Over the next four years, the commercial and hobbyist drone fleet will grow rapidly. By 2020, there will be two unmanned aerial vehicles for every hundred people in the United States — so sayeth the Federal Aviation Administration in a recent forecast. For those keeping track, that’s 7 million drones, up from the current 2.5 million. Because humans are bad at large numbers — thank our evolutionary ancestors for that one — it’s hard to get a handle on what that really means. So let’s think about scale instead. If all those drones were hovering side by side, how big a shadow would we be talking about?

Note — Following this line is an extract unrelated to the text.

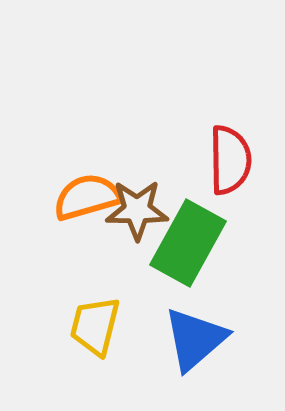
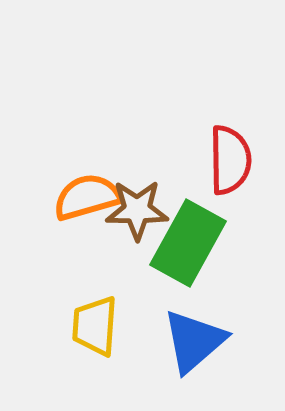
yellow trapezoid: rotated 10 degrees counterclockwise
blue triangle: moved 1 px left, 2 px down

If we want to get all the drones flying in tandem, we’ll have to make some assumptions: To make this easier, we’ll imagine that each drone is the popular DJI Phantom 3. That’s certainly not the case — the Phantom is common now, but by 2020, the model will be 5 years old — and there are hundreds of other drone options, and likely better ones for non-hobbyists. (The FAA predicts commercial drones will make up 2.7 million of the seven million devices.) The Phantom 3 is, however, a fairly average sized drone. It’s likely that most drones will be fighting in the middle weight category even if micro drones and massive, perpetually airborne solar-powered drones become more common.
Let’s also stipulate that flying 7 millions drones next to each other is a terrible idea.
Now, let’s get to sun-blotting. Say a Phantom, which is vaguely square-ish in shape, with a diameter of 23 inches, casts a roughly three-square-foot shadow. Side-by-side at 400 feet up (where there may be some penumbral distortion from the sun, but it’s likely negligible), they’d collectively cast a shadow over three-quarters of a square mile. That’s enough area to cover about 500 acres — cloaking more than half of Central Park in darkness, or more exotically, the entire nation of Monaco.
An off-the-cuff guesstimation: The total drone eclipse would last about nine minutes before batteries started dying and all hell broke loose.